Root canal therapy is indicated when the pulp chamber of a tooth is contaminated by bacteria causing the canals to become infected. The procedure is accomplished when the dentist creates a small opening in the biting surface of the tooth that will allow it to be disinfected and then sealed with an inert rubber-like substance. The sealing of the canals prevents subsequent passage of bacteria into or out of the tooth.

I have been informed that the risks to my health if this procedure is not performed may include, but are not limited to: increased pain, swelling, loss of the tooth (teeth), loss of other teeth nearby, loss of the supporting bone, spreading infection, cyst formation, and/or deterioration of general health due to systemic infection.

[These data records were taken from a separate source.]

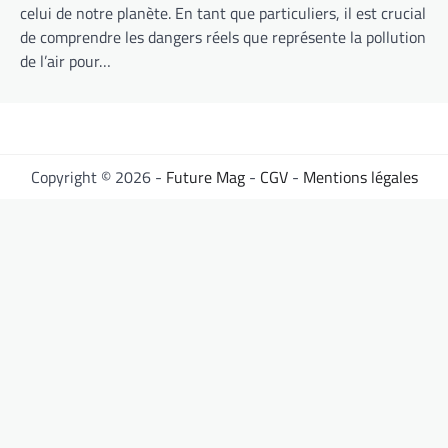
celui de notre planète. En tant que particuliers, il est crucial
de comprendre les dangers réels que représente la pollution
de l’air pour…
Copyright © 2026 -
Future Mag
-
CGV
-
Mentions légales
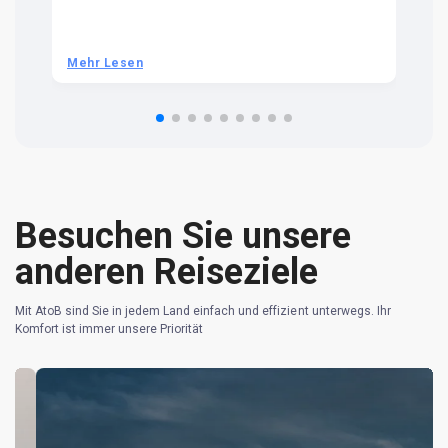
t 
we
be
he
Mehr Lesen
M
om
n 
re
Besuchen Sie unsere
anderen Reiseziele
Mit AtoB sind Sie in jedem Land einfach und effizient unterwegs. Ihr
Komfort ist immer unsere Priorität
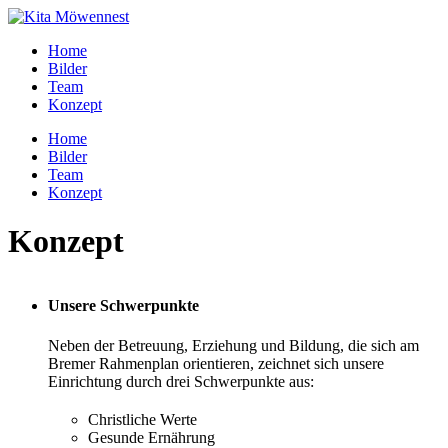
Home
Bilder
Team
Konzept
Home
Bilder
Team
Konzept
Konzept
das ist unsere Motivation
Unsere Schwerpunkte
Neben der Betreuung, Erziehung und Bildung, die sich am
Bremer Rahmenplan orientieren, zeichnet sich unsere
Einrichtung durch drei Schwerpunkte aus:
Christliche Werte
Gesunde Ernährung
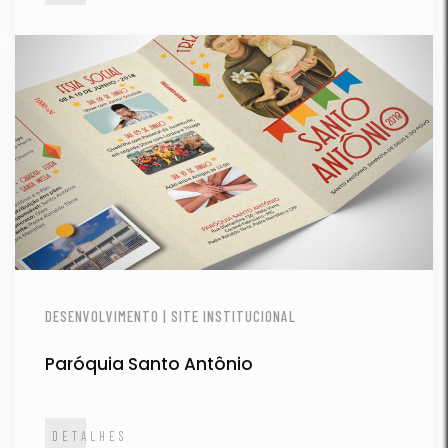
DESENVOLVIMENTO | SITE INSTITUCIONAL
Paróquia Santo Antônio
DETALHES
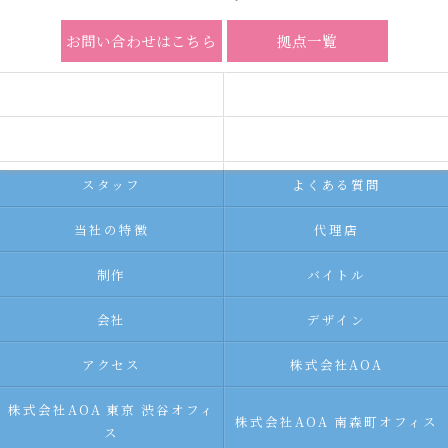
お問い合わせはこちら
拠点一覧
ホーム
コンセプト
求人広告サービス
代理店募集
スタッフ
よくある質問
当社の特徴
代理店
制作
バイトル
会社
デザイン
アクセス
株式会社AOA
株式会社AOA 東京 渋谷オフィ
株式会社AOA 南森町オフィス
ス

I have been informed of possible alternative methods of treatment should any exist. Further, I understand that there are certain inherent and potential risks in any treatment or procedure, and that in this specific instance, such risks may include the following:

A failure to completely eliminate the infection requiring re-treatment, root surgery or removal of the tooth at a later date;
Post-operative pain, swelling, bruising, and/or limited jaw opening that may persist for several days;
Separation (breakage) of an instrument within the canal during treatment. Broken instrument tips are typically allowed to remain in the canal, and only rarely are they the cause of subsequent problems. If removal is indicated the patient may be referred to an endodontic specialist.
Perforation of the root from within the canal can occur requiring additional treatment by a specialist. Such complications will occasionally result in the loss of the tooth.
Damage to nerves supplying the teeth resulting in temporary or, in rare instances, permanent numbness or tingling of the lip, chin, or other areas of the jaws or face:
Inability to adequately clean the canal(s) due to unforeseen calcified obstructions or severely bent roots. Under certain circumstances the patient may be referred to a specialist for successful completion of the procedure. Loss of the tooth may occur:
A fracture of the treated tooth, occuring during or after endodontic treatment. Treated teeth sometimes break due to the tooth’s loss of strength resulting from the procedure. In most cases a crown is recommended after treatment to prevent such an occurrence.
Once treatment has begun, it is essential that it be completed in a timely manner. Root canal treatment will require from 1-5 appointments. Also, I understand that successful treatment does not prevent future decay or fracture of the treated tooth.

Patient Consent
I, the undersigned, do hereby state and confirm as follows:

I have been explained the following in terms and language that I understand. I have been explained the following in {{LANGUAGE}} (Language) that is spoken and understood by me.
I have been provided with the requisite information; I have understood; and thereafter I consent, authorize and direct the above named doctor-in-charge and his / her team with associates or assistants of his / her choice to perform the proposed treatment mentioned herein above
I have been explained and have understood that due to unforeseen circumstances during the course of the proposed treatment something more or different than what has been originally planned and for which I am giving this consent may have to be performed or attempted. In all such eventualities, I authorize and give my consent to the medical team to perform such other and further acts that they may deem fit and proper using their professional judgment.
I have been explained and have understood the alternative methods and therapies of the proposed treatment, their respective benefits, material risks and disadvantages.
I state that the doctor-in-charge has answered all my questions to my satisfaction regarding the proposed treatment .
I have been explained and have understood that despite the best efforts there can be no assurance about the result of the proposed treatment. I further state and confirm that I have not been given any guarantee or warranty about the results of the proposed treatment.
I have been explained and have understood that despite all precautions complications may occur that may even result in death or serious disability.
I have been advised of the option to take a second opinion from another doctor regarding the proposed treatment.
I state that after explaining, counseling and disclosures I had been given enough time to take decision for giving consent.
I have signed this consent voluntarily out of my free will and without any kind of pressure or coercion.